If you think an artificial intelligence model running on thousands of cutting-edge computer chips is clever, let me introduce you to the concept of a 1-year-old.
OK, so kids may not be able to write computer programs, solve advanced math problems, or debate philosophical concepts. But unlike today’s artificial intelligence models, which consume an ocean of training data and as much energy as a tiny country, children learn to understand the world with astonishing efficiency. They identify modern objects after seeing them once or twice and learn through fleeting observation and physical interaction.
When it comes to improving AI, children – and the architecture of their brains – may hold key insights. Creating a more child-like version of AI could make pioneering models less pricey and less energy-intensive, but it could also be valuable if AI-powered robots are to learn about their environment in a more natural way.
To explore this bold modern frontier, scientists from Meta, Stanford University, the University of Tokyo and France’s École Normale Supérieure developed a modern test that highlights children’s learning skills and encourages artificial intelligence researchers to design algorithms that match them.
The EgoBabyVLM Challenge assesses how well visual language models, or VLMs, that learn from both text and images can make sense of the world a child sees. It requires a model that describes the world after it has been digested a thousand hours of movies collected from cameras strapped to the heads of infants and youthful children. (Yes, really.)
It turns out that state-of-the-art models fail when fed with realistic and sloppy material, suggesting that there may be something different about the design of a child’s brain that allows it to learn so quickly from so little information.
Instead of using selected data sets, children learn from a kaleidoscopic point of view: parents talk about objects that are no longer observable, point to things by sight or gesture, or discuss events in the past or future rather than what is happening right now. Babies learn not only through language but also through luxurious multimodal and tactile experiences, says Michael Frank, a cognitive scientist at Stanford University who specializes in language learning and was involved in the development of EgoBabyVLM.

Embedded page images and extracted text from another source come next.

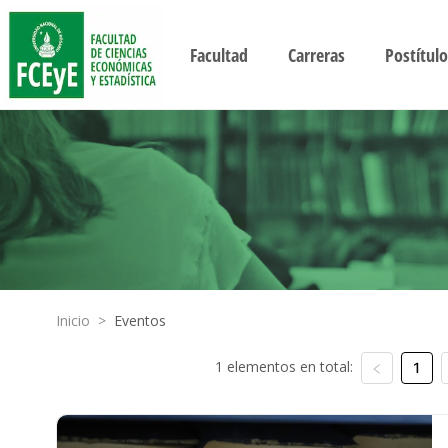
Facultad
Carreras
Postítulo
Inicio
>
Eventos
1 elementos en total:
1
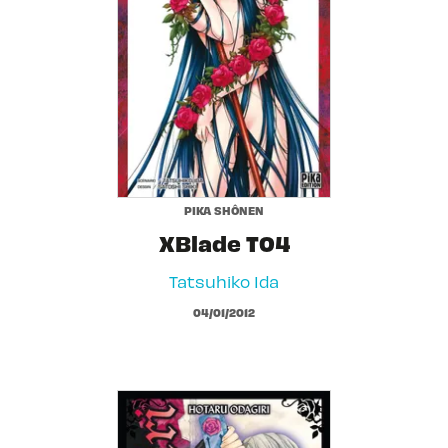
PIKA SHÔNEN
XBlade T04
Tatsuhiko Ida
04/01/2012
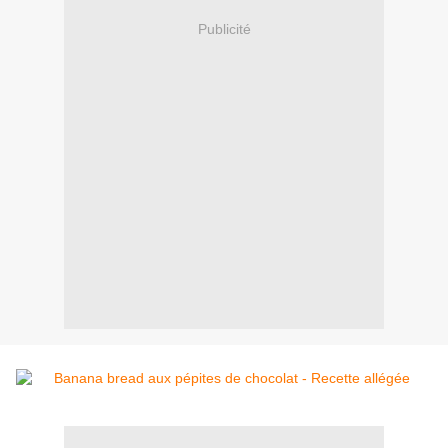
Publicité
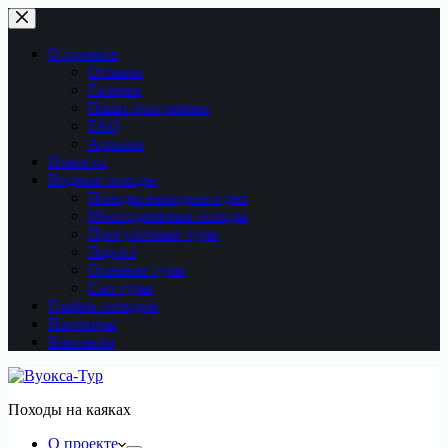
Перейти
к
сути
О проекте
Отзывы
Галерея
Наши программы
FAQ
Архивы
Новости
Водные походы
Походы выходного дня
Многодневные походы
Прогулочные туры
Ладога
Осенние туры
Сап туры
График походов
Партнеры
Контакты
Походы на каяках
О проекте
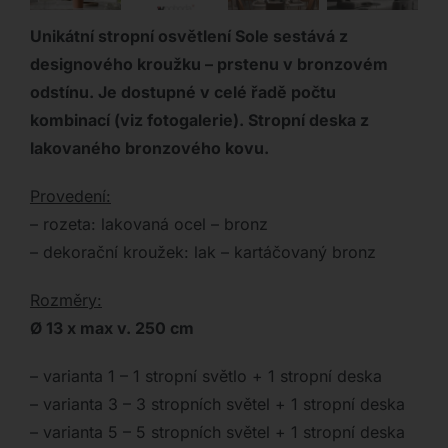
Unikátní stropní osvětlení Sole sestává z
designového kroužku – prstenu v bronzovém
odstínu. Je dostupné v celé řadě počtu
kombinací (viz fotogalerie). Stropní deska z
lakovaného bronzového kovu.
Provedení:
– rozeta: lakovaná ocel – bronz
– dekorační kroužek: lak – kartáčovaný bronz
Rozměry:
Ø 13 x max v. 250 cm
– varianta 1 – 1 stropní světlo + 1 stropní deska
– varianta 3 – 3 stropních světel + 1 stropní deska
– varianta 5 – 5 stropních světel + 1 stropní deska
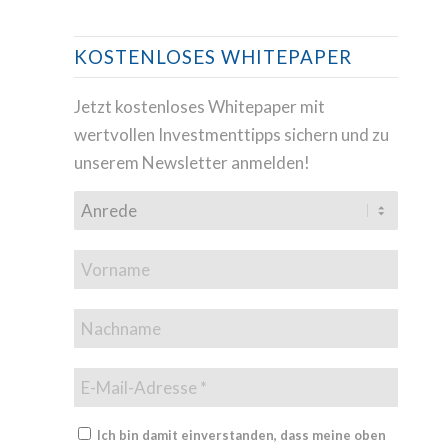
KOSTENLOSES WHITEPAPER
Jetzt kostenloses Whitepaper mit
wertvollen Investmenttipps sichern und zu
unserem Newsletter anmelden!
Ich bin damit einverstanden, dass meine oben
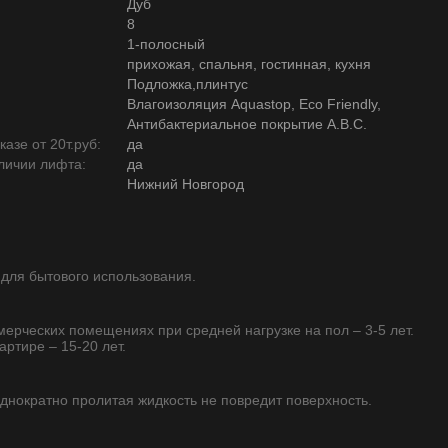
Дуб
8
1-полосный
прихожая, спальня, гостинная, кухня
Подложка,плинтус
Влагоизоляция Aquastop, Eco Friendly,
Антибактериальное покрытие А.В.С.
азе от 20т.руб:
да
личии лифта:
да
Нижний Новгород
 для бытового использования.
ммерческих помещениях при средней нагрузке на пол – 3-5 лет.
артире – 15-20 лет.
однократно пролитая жидкость не повредит поверхность.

The test shows that when it comes to artificial intelligence, “it is clear that there is more of it [than just language] it’s necessary,” says Frank.
Learning a language
EgoBabyVLM is the latest example of how scientists are using artificial intelligence to study human intelligence. The so-called challenge ChildLMintroduced in 2023, tasked AI models to learn the syntax of a language using roughly the same amount of data as a 10-year-old – tens of millions of words compared to trillions for AI models. Remarkably, it turns out that transformer-based AI models – which process language by paying attention to the relationships between words in different sentences – do this quite well, which is a challenge for Ideas of Noam Chomsky regarding how syntax may be hard-wired into the human brain.
Ryan Cotterell, a linguist at ETH Zurich who first developed BabyLM, says the situation is different when it comes to understanding the physical world. “There won’t be a large set of human interactions – there’s no Internet of human interactions,” he says.
Joshua Tenenbaum, a cognitive scientist at the Massachusetts Institute of Technology, notes that BabyLM showed that models do not acquire “common sense” about the physical world, social dynamics, or theory of mind.
“Transformers are very good at finding patterns in data,” Tenenbaum says. “But regular pattern learning systems don’t seem to be able to take the data the baby receives and learn everything they do.”